AGI as a Crazy Hippie Dream

I gave Roy access to my mom for the movie, and he used a nice chunk of the interview footage he gathered with her. Watching this part was rather moving for me; my mom is a truly good-hearted, sincere and compassionate human being, as well as extremely competent and intelligent and hard-working. Hearing her recount bits and pieces about my early childhood on film was cool! Indeed it was my mom, in my first 4 years before I started school, who got me started on science and math and philosophy and creative imaginative thinking generally.

One key omission in the film pops up here: my other parent. While the interview footage Roy gathered from my father Ted Goertzel didn't make it into the film, Ted was also extremely important to me in my formative years. Ted was a sociology prof at U. of Oregon and then (for about 40 years, until he recently retired) at Rutgers University, and it was he who got me started on critical and analytical thinking. Ted has also followed my research career quite closely, including co-authoring and co-editing with me various books and papers on the future and social implications of AGI.

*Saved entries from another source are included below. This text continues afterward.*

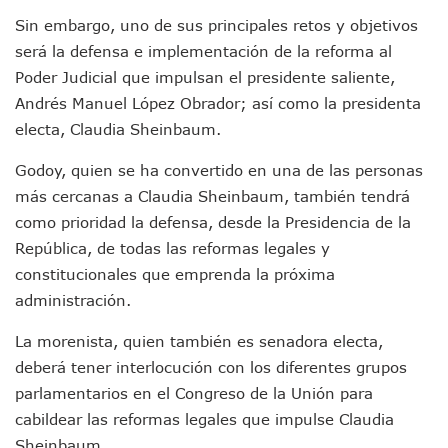
CEDHJ Señala Violaciones A Derechos De Víctima De Abuso
Sin embargo, uno de sus principales retos y objetivos
Ayutla Bajo Investigación Tras Reporte De Posible Cremato
será la defensa e implementación de la reforma al
Maleza Crece En Camellones De La Principal Avenida Turíst
Poder Judicial que impulsan el presidente saliente,
Lluvias E Inundaciones No Detienen El Transporte Público E
Andrés Manuel López Obrador; así como la presidenta
Bruno Blancas Reúne A Especialistas Para Analizar La Cons
electa, Claudia Sheinbaum.
Entregan Aparato Auditivo A Don Juan Ramírez En Puerto Va
Juan Carlos Castro Realiza Asamblea Informativa En La Colo
Godoy, quien se ha convertido en una de las personas
Huracán En Formación Podría Generar Oleaje Elevado En L
más cercanas a Claudia Sheinbaum, también tendrá
Viajar A Puerto Vallarta Este Verano Puede Costar Hasta 2
Buscan Reducir Riesgos Por Cocodrilos En Playas De Puerto
como prioridad la defensa, desde la Presidencia de la
Plantean “Ley Don Juanito” Al Diputado Federal Bruno Blan
República, de todas las reformas legales y
Vecinos De La Playita Reciben A Juan Carlos Castro
constitucionales que emprenda la próxima
Asesinan En Oaxaca Al Periodista Francisco Alejandro Leyv
administración.
Detienen A Cuatro Hombres Armados En Bucerías; Asegur
Yussara Canales Pide Transparencia Sobre Nuevo Vertedero
La morenista, quien también es senadora electa,
Adultos Mayores De Ixtapa Tendrán Una “Casa De Día” Re
deberá tener interlocución con los diferentes grupos
Mujeres Recorren Calles De Ixtapa Para Identificar Proble
parlamentarios en el Congreso de la Unión para
Bruno Blancas Convoca A Mesa De Análisis Para La Conserv
CUCosta E IMSS Nayarit Avanzan En Acuerdos Para Ampliar
cabildear las reformas legales que impulse Claudia
Videos De Presunto Convoy Armado Desatan Operativo En 
Sheinbaum.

After my birth and infancy in Brazil, I lived from age 1.5 to ago 7 in Eugene Oregon. This was the late 1960s and early 1970s and the place was rather wild and full of hippies at the time. Ever since I have considered myself some sort of quasi-hippie – though obviously I'm too geeky, too hard-working and have too much of a hard-edged punk-rock/New-Yorker aesthetic to really be a hippie in the classic sense. The part of Machine of Human Dreams dealing with my childhood makes much of the roots of my AGI aspirations in the dreamy-eyed utopian idealism of the 60s/70s era. This is fair enough. Changing the world was what the adults around me were all about in Eugene back then; and I absorbed from my parents and their friends the idea that utterly changing the world was a reasonable thing to do and probably the most valuable way to spend one's life. Until my mid-teens I was fairly optimistic about radically improving the world via education and social reform; but at a certain point I shifted my views and became convinced that extreme technological advance was the best path toward tremendous positive transformation.

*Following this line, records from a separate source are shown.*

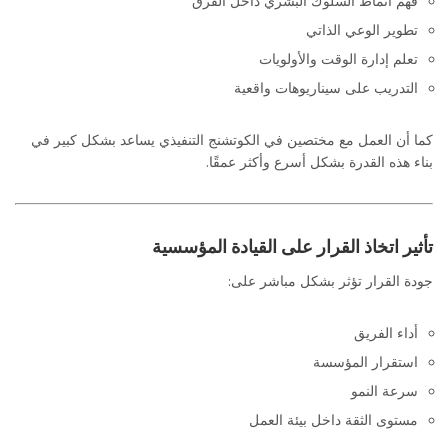
فهم أنماط السلوك البشري داخل الفرق
تطوير الوعي الذاتي
تعلم إدارة الوقت والأولويات
التدريب على سيناريوهات واقعية
كما أن العمل مع مختصين في الكوتشنج التنفيذي يساعد بشكل كبير في
بناء هذه القدرة بشكل أسرع وأكثر عمقًا.
تأثير اتخاذ القرار على القيادة المؤسسية
جودة القرار تؤثر بشكل مباشر على:
أداء الفريق
استقرار المؤسسة
سرعة النمو
مستوى الثقة داخل بيئة العمل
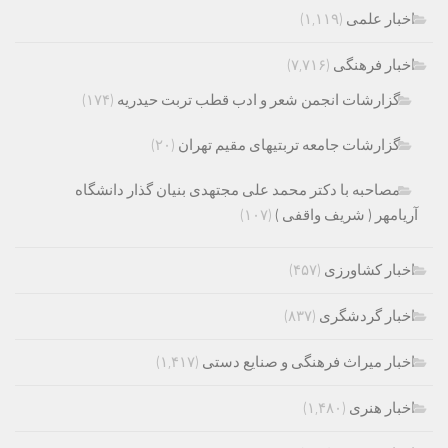
اخبار علمی
(۱,۱۱۹)
اخبار فرهنگی
(۷,۷۱۶)
گزارشات انجمن شعر و ادب قطب تربت حیدریه
(۱۷۴)
گزارشات جامعه تربتیهای مقیم تهران
(۲۰)
مصاحبه با دکتر محمد علی مجتهدی بنیان گذار دانشگاه
آریامهر ( شریف واقفی )
(۱۰۷)
اخبار کشاورزی
(۴۵۷)
اخبار گردشگری
(۸۳۷)
اخبار میراث فرهنگی و صنایع دستی
(۱,۴۱۷)
اخبار هنری
(۱,۴۸۰)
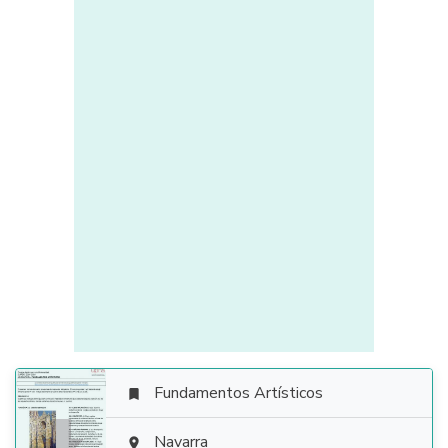
Fundamentos Artísticos

Navarra

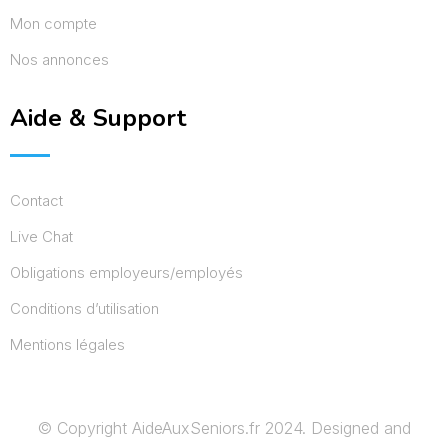
Mon compte
Nos annonces
Aide & Support
Contact
Live Chat
Obligations employeurs/employés
Conditions d’utilisation
Mentions légales
© Copyright AideAuxSeniors.fr 2024. Designed and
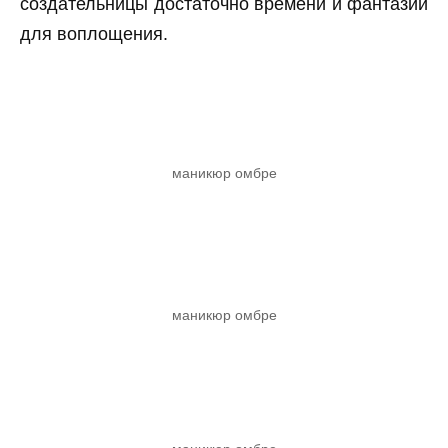
создательницы достаточно времени и фантазии
для воплощения.
маникюр омбре
маникюр омбре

The film symbolizes the 60s/70s era culture by showing a bunch of freaks banging on drums in a field somewhere or other. I don't remember ever seeing anything quite like that. I do remember a near-constant stream of funky bearded guys in torn jeans and long-haired women in loose dresses and beads, singing folk music and strumming guitars and smoking weed … and lots and lots of political demonstrations, holding up signs and chanting and so forth. That was a time when folks in the counterculture believed anything was possible. I still feel that way.

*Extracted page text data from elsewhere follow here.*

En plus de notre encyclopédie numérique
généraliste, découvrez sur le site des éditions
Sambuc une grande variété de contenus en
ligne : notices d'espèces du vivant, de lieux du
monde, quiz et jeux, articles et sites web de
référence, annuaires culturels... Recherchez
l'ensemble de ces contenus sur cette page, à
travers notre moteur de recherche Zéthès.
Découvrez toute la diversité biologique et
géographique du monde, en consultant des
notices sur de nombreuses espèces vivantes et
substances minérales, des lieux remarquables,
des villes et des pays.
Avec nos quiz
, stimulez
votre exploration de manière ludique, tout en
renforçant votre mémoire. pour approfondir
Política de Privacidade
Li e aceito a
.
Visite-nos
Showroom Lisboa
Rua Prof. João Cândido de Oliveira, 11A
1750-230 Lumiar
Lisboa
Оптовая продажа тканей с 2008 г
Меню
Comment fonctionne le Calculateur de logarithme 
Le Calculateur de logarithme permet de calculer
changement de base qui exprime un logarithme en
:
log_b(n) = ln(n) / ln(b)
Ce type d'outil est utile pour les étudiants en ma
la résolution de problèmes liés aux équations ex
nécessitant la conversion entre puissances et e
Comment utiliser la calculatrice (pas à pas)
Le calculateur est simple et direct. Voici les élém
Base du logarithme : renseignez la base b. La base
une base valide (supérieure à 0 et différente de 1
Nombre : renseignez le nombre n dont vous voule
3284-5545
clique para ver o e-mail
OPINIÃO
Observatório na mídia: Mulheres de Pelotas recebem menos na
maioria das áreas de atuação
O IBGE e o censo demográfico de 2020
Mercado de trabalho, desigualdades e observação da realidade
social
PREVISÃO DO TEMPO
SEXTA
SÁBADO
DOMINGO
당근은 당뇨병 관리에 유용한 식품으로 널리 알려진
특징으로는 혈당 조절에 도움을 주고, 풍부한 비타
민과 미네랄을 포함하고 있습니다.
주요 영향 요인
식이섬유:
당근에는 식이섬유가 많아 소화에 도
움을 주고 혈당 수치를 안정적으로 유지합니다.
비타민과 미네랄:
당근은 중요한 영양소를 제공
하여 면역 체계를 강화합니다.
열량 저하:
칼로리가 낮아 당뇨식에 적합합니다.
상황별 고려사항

Thinking About Thinking Machines

After my childhood, the movie briefly treats my undergraduate career, interviewing two people who knew me in college: my girlfriend (later first wife) Gwen, and my old friend Ken Silverman (who later worked with me at Webmind).

Ken recounts how, back when we were 15-17 years old and in our first couple years at Simon's Rock Early College, we used to sit around for hours and scheme about creating thinking machines. Well yes we did. Many of the theory-of-mind ideas I later published in “The Hidden Pattern” were already in my head back then. And Ken had lots of his own interesting ideas too, though he always tended to come back to hardware-focused solutions to AI problems, whereas I was focused more on the philosophical or mathematical aspects.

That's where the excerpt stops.